With investor apprehension came a reappraisal of the utility of NFTs. By buying an NFT, the proprietor owns a unique record on a blockchain. They do not own copyrights and other people can still access and use the digital asset they have purchased. For example, Sina Estavi owns Dorsey’s first tweet, but it still exists on twitter and we can still publish an image of it:
In Schuchart’s words: “Common sense killed NFTs because NFTs provide almost zero value over just buying art, digital or otherwise.” As investors became sceptical about the long-term value of NFTs, they moved back towards traditional investments in less volatile markets.
Estavi bought Dorsey’s tweet in March 2021 for $2.9m but couldn’t sell it by April 2022, his best offer being 0.09ETH – around $280 at the time. It’s worth noting that tweets have always held less value on the NFT market than collectible art; however, the decline in value is representative of a larger trend. Between January and March of 2022, Google searches of ‘NFT’ halved, and social media mentions fell by over 48%. A year on, in March 2023, Meta announced that they would be shutting down support for NFTs on its network. So, are NFTs dead?
Spalter argues that they’re not – yet: “I think they will [stay], but I’m not sure what role they will play for fine artists. They may be used more for collectibles and digital trading cards. I think they can also have value as certificates of authenticity for physical works or offline digital works. To become more mainstream, the ongoing security issues need to be resolved. And a lot depends on how governments continue to regulate crypto currencies as well.”

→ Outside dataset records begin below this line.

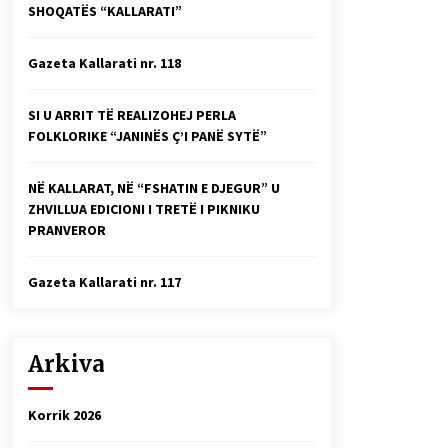
SHOQATËS “KALLARATI”
Faksimilet e një 83 vjetori lufte:
Çfarë shkruan Vexhi Buharaja për
Heroin e Popullit, Mumin Selami.
Gazeta Kallarati nr. 118
04/10/2025
Gazeta Kallarati nr. 114
SI U ARRIT TË REALIZOHEJ PERLA
06/02/2025
FOLKLORIKE “JANINËS Ç’I PANË SYTË”
NË KALLARAT, NË “FSHATIN E DJEGUR” U
ZHVILLUA EDICIONI I TRETË I PIKNIKU
PRANVEROR
Gazeta Kallarati nr. 117
Arkiva
Korrik 2026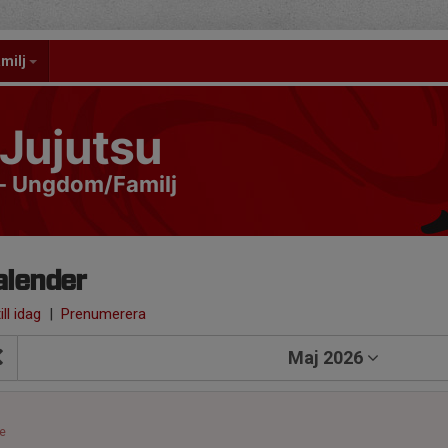
milj
Jujutsu
- Ungdom/Familj
alender
ill idag
|
Prenumerera
Maj 2026
1
e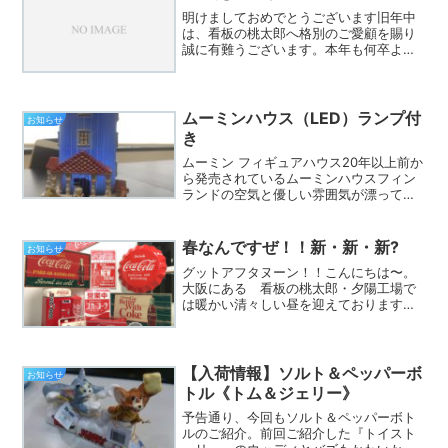
1月5日(月)...
明けましておめでとうございます旧年中
は、看板の桃太郎へ格別のご愛顧を賜り
誠に有難うございます。本年も何卒よろ
しくお願いいたします。さて、２００８
年も桃太郎恒例の１月９日・１０日・１
１日のえべっさん開催期間中限定セール
を行います。弊社取扱商品...
ムーミンハウス（LED）ランプ付
お知らせ
き
ムーミン フィギュアハウス20年以上前か
ら発売されているムーミンハウスフィン
ランドの空気と優しい雰囲気が漂ってい
ます。今回のムーミンハウスには、7体の
仲間となんとほっこりするLEDライトが
付いています。机の上やベット周辺に飾
春なんですぜ！！新・新・新?
お知らせ
るのもいいのでは...
グットアフタヌーン！！こんにちは〜。
大阪にある 看板の桃太郎・夕陽工場で
は暖かい清々しい昼を迎えております。
そんな春を感じながら、何故 ラッタッ
ター全般にカゴが付いていないの
か・・・深く掘り下げて考えておりま
す。なんでバイクにカゴないの？？...
【入荷情報】ソルト＆ペッパーボ
お知らせ
トル《トム＆ジェリー》
予告通り、今回もソルト＆ペッパーボト
ルのご紹介。前回ご紹介した『トイスト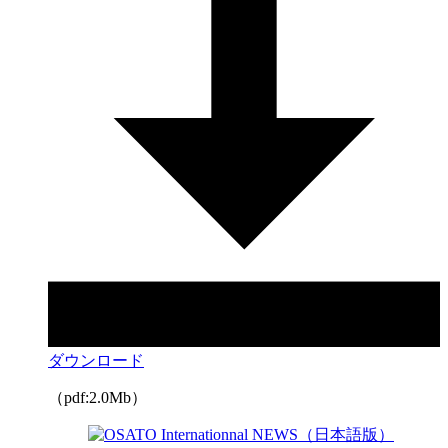
ダウンロード
（pdf:2.0Mb）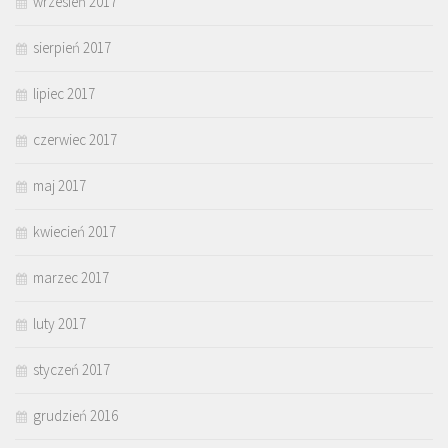
wrzesień 2017
sierpień 2017
lipiec 2017
czerwiec 2017
maj 2017
kwiecień 2017
marzec 2017
luty 2017
styczeń 2017
grudzień 2016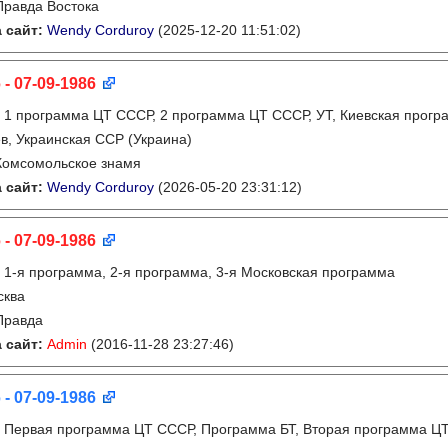
Правда Востока
 сайт:
Wendy Corduroy
(2025-12-20 11:51:02)
 - 07-09-1986
:
1 программа ЦТ СССР, 2 программа ЦТ СССР, УТ, Киевская прогр
в, Украинская ССР (Украина)
Комсомольское знамя
 сайт:
Wendy Corduroy
(2026-05-20 23:31:12)
 - 07-09-1986
:
1-я программа, 2-я программа, 3-я Московская программа
сква
Правда
 сайт:
Admin
(2016-11-28 23:27:46)
 - 07-09-1986
:
Первая программа ЦТ СССР, Программа БТ, Вторая программа Ц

They were once a cause of serious excitement in the tech world: Eminem, Madonna, Neymar and adidas all joined the Bored Ape Yacht Club (BAYC), Clearpay offered exclusive NFTs as part of its partnership with London Fashion Week in 2022; and the Ukrainian government worked with Fair.xyz to sell NFTs to raise funds.
For a while, it seemed that NFTs might revolutionise the world’s relationship with digital art. NFTs are still in use in some spheres: Neversea music festival is selling NFTs that provide exclusive access to parts of the festival, whilst Visa is running a Creator Program supporting NFT creators. Nevertheless, the bubble has burst, and unless investors see a new reason to take interest, it looks as though it will be staying firmly popped.